Ending a lease before the fixed term has passed
If you want to end your lease before the fixed term has ended, you may be liable for certain costs.
Lease Break Fees
First, you should check your rental agreement to see whether you have agreed to a break fee. For any lease that is three years or less in duration, the break fee is:
- 6 weeks’ rent if you break the lease in the first half of the fixed term (so that would be within the first 6 months if you have a 12 month lease),
- 4 weeks’ rent if you break the lease in the second half of the fixed term.
If you do have a break fee, you won’t have any further costs to pay to break the lease. However, you will still be liable for rent up until you leave the premises.
Other Costs and Fees
If you haven’t agreed to a break fee, you may be liable for other costs.
- The cost of rent up until the property is relet or the end of your fixed term lease (whichever comes first), and
- Part of the advertising costs and reletting fee (if the property is rented through an agent).
The amount of advertising and reletting fee that you pay should be equal to how long you have left on the lease. For example, if you have been in a house for 6 months and your lease is 12 months, then you can expect to pay half of these costs.
However, there are some circumstances under which you can end a lease early without being liable for costs.
You can give 14 days’ written notice to end your lease if:
- The house you are living in has been put on the market for sale and you were not told that it would be sold before you signed the lease.

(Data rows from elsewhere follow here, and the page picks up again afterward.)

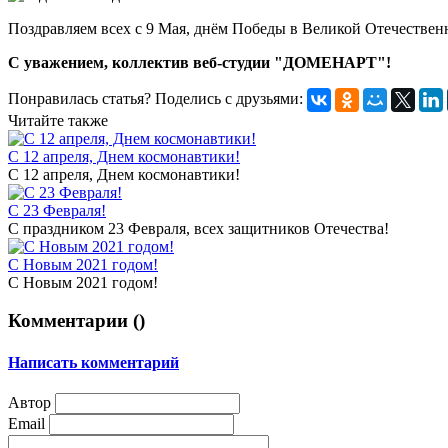
Поздравляем всех с 9 Мая, днём Победы в Великой Отечестве
С уважением, коллектив веб-студии "ДОМЕНАРТ"!
Понравилась статья? Поделись с друзьями:
Читайте также
С 12 апреля, Днем космонавтики!
С 12 апреля, Днем космонавтики!
С 23 Февраля!
С праздником 23 Февраля, всех защитников Отечества!
С Новым 2021 годом!
С Новым 2021 годом!
Комментарии (
)
Написать комментарий
Автор
Email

- You will be moving into social housing.
- You will be moving into an aged care residence (not a retirement village).
- You have obtained a final apprehended violence order (AVO) against someone living with you that means they can no longer live there.
You can give 21 days’ written notice to end your lease if:
- You share the tenancy with a co-tenant who has passed away.
- You have a fixed term rental agreement of more than 2 years and you have been given notice of a rent increase.
In these circumstances, you will only be liable for rent up until the notice period has ended and you have vacated the premises.
Ending a lease because the landlord has breached the rental agreement
If your landlord has breached the rental agreement (for example, by not keeping the house in reasonable working order) then you may be able to end the lease without penalty.
If the breach is serious, you can either:
- Give the landlord 14 days’ notice in writing that you will be ending the lease. The landlord may apply to the NSW Civil and Administrative Tribunal if they disagree.
- Apply to the NSW Civil and Administrative Tribunal for the lease to be terminated.
Giving notice of leaving at the end of the lease
If your fixed term lease is coming to an end and you would like to vacate the premises, you must give a minimum of 14 days’ written notice to your landlord or real estate agent. You can give the notice any time up until the final day of the lease.
If your fixed term lease has ended and you haven’t yet signed a new lease, you must give 21 days’ written notice.
Ending a lease through mutual agreement
You and your landlord can agree to end the lease at any time if you mutually agree in writing.
Apply to end a lease due to hardship
If you would suffer severe hardship if you were to continue to be liable for your lease, you can apply to the NSW Civil and Administrative Tribunal to have the lease terminated. You will need to keep paying rent until the Tribunal has determined the outcome of your application.
The Tribunal will need to be satisfied that the hardship you are facing is serious and that you weren’t facing the hardship when you moved into the premises.
How to give written notice
You cannot give written notice via email or text message.
You need to deliver the written notice by:
- Handing it to your landlord or real estate agent in person.
- Handing your notice to someone over 16 years of age at your landlord’s premises or the real estate agency.
- Putting the notice in your landlord or real estate agents letterbox in an envelope addressed to them.
- Posting the notice to your landlord or real estate agent at their nominated address.
- Faxing the notice to your landlord or real estate agent.